Renee, I knew, felt my pain. She was trying to be gentle. “But you
still are institutionalized.”

I couldn’t argue with that.

I went to pull my hand away but she held on. “How will you explain
how you communicate with him, hmm?”

She had a point. If I wandered into an adoption place and said
Zack should stay with me ’cause I could read him, I’d be back in the
institution before I could finish the sentence.

“But I promised him.” Zack needed me to make sure he was okay.
What would happen to him? “He ain’t gonna be able to cope on his own.”

“And neither are you,” Renee said. She took my hand in both of
hers and traced a finger over the mark where the drip had been. “You’ve got to
know that. You don’t use technology, you’ve no bank account.” She looked up
into my eyes. “Do you even know how to use a card?”

I shook my head. What was the issue? I could work around it. I had
in Oppidum. “I got money though.”

“Yes, you do.” She sighed. “It’s all tied up by your mother. You
can’t access it unless she allows you to.”

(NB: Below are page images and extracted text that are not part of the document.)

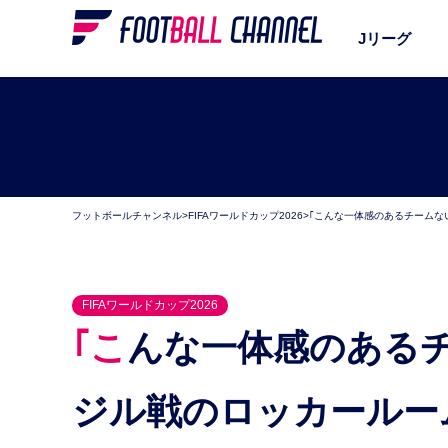
Jリーグ
フットボールチャンネル
>
FIFAワールドカップ2026
>
｢こんな一体感のあるチームな
FIFAワールドカップ2026
｢こんな一体感のあるチームないぞ｣日本代表、ブラ
ジル戦のロッカールー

My mother sucked, that much I was now sure of. I stared at the
buzzing bar. The locals here had made me more welcome than any place else
had.  

Renee was trying to get me to meet her eyes but I kept staring at
the patrons in the bar. Most of them had risked their lives today. They were
good people.

“Aeron, it’s to protect you.”

What was money anyway? I’d had none when I left the institution.
All I needed was a roof, warmth, and some way to feed myself. “I survived long
enough without protection.”

Renee squeezed my hand. I did meet her eyes this time. “Yes you
did.” She smiled. “But you don’t have to anymore.”

“So stay with me then.” I didn’t get why this was a problem.
Neither of us owed my mother nothing. She could find somebody else to do her
bidding. “Zack will get to live with us if you’re around.”

Renee leaned on her fist. The look on her face was that I had said
something naïve . . . again.

“They wouldn’t allow that either,” she said with a lost smile then
stared off into some dream world. “No matter how nice it would be.”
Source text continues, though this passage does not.